19. yüzyıl başlarında Avrupa’yı saran merak ve gizem dolu hikayesiyle tanınan ‘Kayıp Avrupalı Prens’ Kaspar Hauser, modern adli tıp teknikleri sayesinde nihayet aydınlatılıyor. Yapılan yeni araştırma, Hauser’ın gerçek kimliğini açığa çıkarırken, beraberinde yeni soruları da getiriyor.
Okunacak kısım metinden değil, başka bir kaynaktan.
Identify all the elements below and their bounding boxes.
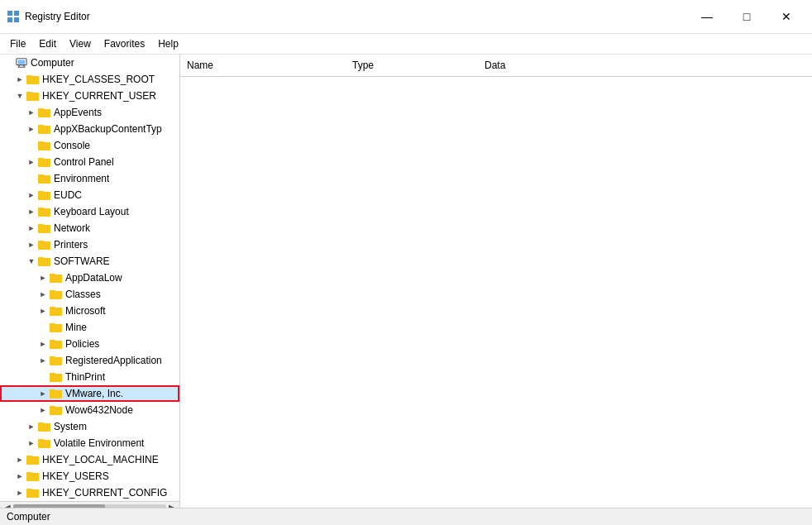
tree-node-hkey_current_config[interactable]: ► HKEY_CURRENT_CONFIG — [0, 484, 179, 501]
menu-item-favorites[interactable]: Favorites — [98, 36, 151, 52]
svg-rect-83 — [26, 473, 39, 480]
svg-rect-23 — [38, 142, 50, 150]
menu-item-file[interactable]: File — [3, 36, 32, 52]
tree-node-registeredapplications[interactable]: ► RegisteredApplication — [0, 352, 179, 369]
node-label-keyboardlayout: Keyboard Layout — [54, 206, 129, 217]
tree-node-wow6432node[interactable]: ► Wow6432Node — [0, 402, 179, 418]
expand-btn-volatileenvironment[interactable]: ► — [25, 437, 38, 450]
tree-node-appxbackup[interactable]: ► AppXBackupContentTyp — [0, 121, 179, 137]
tree-node-thinprint[interactable]: ThinPrint — [0, 369, 179, 385]
svg-rect-56 — [50, 324, 62, 332]
expand-btn-hkey_current_config[interactable]: ► — [13, 486, 26, 499]
tree-node-system[interactable]: ► System — [0, 418, 179, 435]
computer-icon — [15, 57, 28, 69]
node-label-software: SOFTWARE — [54, 255, 110, 267]
expand-btn-classes[interactable]: ► — [36, 288, 50, 301]
tree-node-hkey_current_user[interactable]: ▼ HKEY_CURRENT_USER — [0, 88, 179, 104]
node-label-appdatalow: AppDataLow — [65, 272, 122, 284]
expand-btn-network[interactable]: ► — [25, 222, 38, 235]
expand-btn-microsoft[interactable]: ► — [36, 304, 50, 317]
tree-node-printers[interactable]: ► Printers — [0, 236, 179, 253]
tree-node-software[interactable]: ▼ SOFTWARE — [0, 253, 179, 270]
expand-btn-appxbackup[interactable]: ► — [25, 122, 38, 136]
expand-btn-appevents[interactable]: ► — [25, 106, 38, 119]
node-label-console: Console — [54, 140, 90, 151]
status-bar: Computer — [0, 508, 812, 525]
expand-btn-hkey_local_machine[interactable]: ► — [13, 453, 26, 466]
svg-rect-38 — [38, 225, 50, 232]
expand-btn-controlpanel[interactable]: ► — [25, 155, 38, 169]
tree-node-policies[interactable]: ► Policies — [0, 336, 179, 352]
expand-btn-keyboardlayout[interactable]: ► — [25, 205, 38, 218]
folder-icon-appxbackup — [38, 123, 51, 135]
maximize-button[interactable]: □ — [728, 5, 766, 28]
tree-node-mine[interactable]: Mine — [0, 319, 179, 336]
expand-btn-system[interactable]: ► — [25, 420, 38, 433]
main-area: Computer► HKEY_CLASSES_ROOT▼ HKEY_CURREN… — [0, 55, 812, 508]
node-label-volatileenvironment: Volatile Environment — [54, 437, 144, 449]
tree-node-appevents[interactable]: ► AppEvents — [0, 104, 179, 121]
tree-node-hkey_users[interactable]: ► HKEY_USERS — [0, 468, 179, 484]
minimize-button[interactable]: — — [688, 5, 726, 28]
expand-btn-printers[interactable]: ► — [25, 238, 38, 251]
svg-rect-77 — [38, 440, 50, 447]
tree-node-appdatalow[interactable]: ► AppDataLow — [0, 270, 179, 286]
tree-node-hkey_local_machine[interactable]: ► HKEY_LOCAL_MACHINE — [0, 451, 179, 468]
folder-icon-software — [38, 255, 51, 267]
expand-btn-policies[interactable]: ► — [36, 337, 50, 351]
folder-icon-environment — [38, 173, 51, 184]
tree-node-microsoft[interactable]: ► Microsoft — [0, 303, 179, 319]
node-label-policies: Policies — [65, 338, 99, 350]
expand-btn-vmwareinc[interactable]: ► — [36, 387, 50, 400]
svg-rect-3 — [14, 17, 19, 22]
tree-node-vmwareinc[interactable]: ► VMware, Inc. — [0, 385, 179, 402]
folder-icon-controlpanel — [38, 156, 51, 168]
svg-rect-0 — [7, 11, 12, 16]
tree-node-classes[interactable]: ► Classes — [0, 286, 179, 303]
node-label-computer: Computer — [31, 57, 74, 69]
svg-rect-86 — [26, 489, 39, 497]
tree-panel: Computer► HKEY_CLASSES_ROOT▼ HKEY_CURREN… — [0, 55, 180, 508]
tree-node-environment[interactable]: Environment — [0, 170, 179, 187]
scroll-right-arrow[interactable]: ▶ — [166, 502, 178, 508]
tree-scrollbar[interactable]: ◀ ▶ — [0, 501, 179, 508]
tree-node-keyboardlayout[interactable]: ► Keyboard Layout — [0, 203, 179, 220]
node-label-environment: Environment — [54, 173, 109, 184]
expand-btn-hkey_current_user[interactable]: ▼ — [13, 89, 26, 103]
expand-btn-hkey_users[interactable]: ► — [13, 470, 26, 483]
menu-item-edit[interactable]: Edit — [32, 36, 63, 52]
node-label-appxbackup: AppXBackupContentTyp — [54, 123, 162, 135]
tree-node-eudc[interactable]: ► EUDC — [0, 187, 179, 203]
scrollbar-track[interactable] — [13, 504, 166, 508]
tree-node-network[interactable]: ► Network — [0, 220, 179, 236]
expand-btn-hkey_classes_root[interactable]: ► — [13, 73, 26, 86]
expand-btn-eudc[interactable]: ► — [25, 189, 38, 202]
tree-node-controlpanel[interactable]: ► Control Panel — [0, 154, 179, 170]
node-label-thinprint: ThinPrint — [65, 371, 105, 383]
tree-node-console[interactable]: Console — [0, 137, 179, 154]
expand-btn-computer — [2, 56, 15, 69]
status-text: Computer — [7, 511, 50, 523]
folder-icon-appevents — [38, 107, 51, 118]
expand-btn-software[interactable]: ▼ — [25, 255, 38, 268]
expand-btn-wow6432node[interactable]: ► — [36, 403, 50, 417]
node-label-network: Network — [54, 222, 90, 234]
close-button[interactable]: ✕ — [767, 5, 805, 28]
svg-rect-8 — [18, 60, 26, 64]
title-bar: Registry Editor — □ ✕ — [0, 0, 812, 34]
menu-item-view[interactable]: View — [63, 36, 98, 52]
scroll-left-arrow[interactable]: ◀ — [2, 502, 13, 508]
svg-rect-71 — [50, 407, 62, 414]
tree-node-volatileenvironment[interactable]: ► Volatile Environment — [0, 435, 179, 451]
expand-btn-appdatalow[interactable]: ► — [36, 271, 50, 284]
folder-icon-console — [38, 140, 51, 151]
window-title: Registry Editor — [25, 11, 688, 22]
menu-item-help[interactable]: Help — [151, 36, 185, 52]
scrollbar-thumb[interactable] — [13, 504, 105, 508]
folder-icon-system — [38, 421, 51, 432]
tree-node-hkey_classes_root[interactable]: ► HKEY_CLASSES_ROOT — [0, 71, 179, 88]
node-label-wow6432node: Wow6432Node — [65, 404, 133, 416]
tree-node-computer[interactable]: Computer — [0, 55, 179, 71]
expand-btn-registeredapplications[interactable]: ► — [36, 354, 50, 367]
folder-icon-policies — [50, 338, 63, 350]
Kayıp Avrupalı Prens Kaspar Hauser’ın Hikayesi
1812 yılında doğan ve 1833’te ölen Kaspar Hauser, iddialarına göre karanlık bir hücrede izole bir şekilde büyüdüğünü iddia eden Alman gençti. Hauser’ın ortaya attığı iddialar ve gizemli ölümü, o dönemde büyük tartışmalara yol açmıştı. Bazı teoriler onu Baden dükalığının bir prensi olarak gösterirken, diğerleri ise sahtekarlıkla suçluyordu. Yapılan yeni araştırma, bu karmaşayı aydınlatmak için gerçekleştirildi.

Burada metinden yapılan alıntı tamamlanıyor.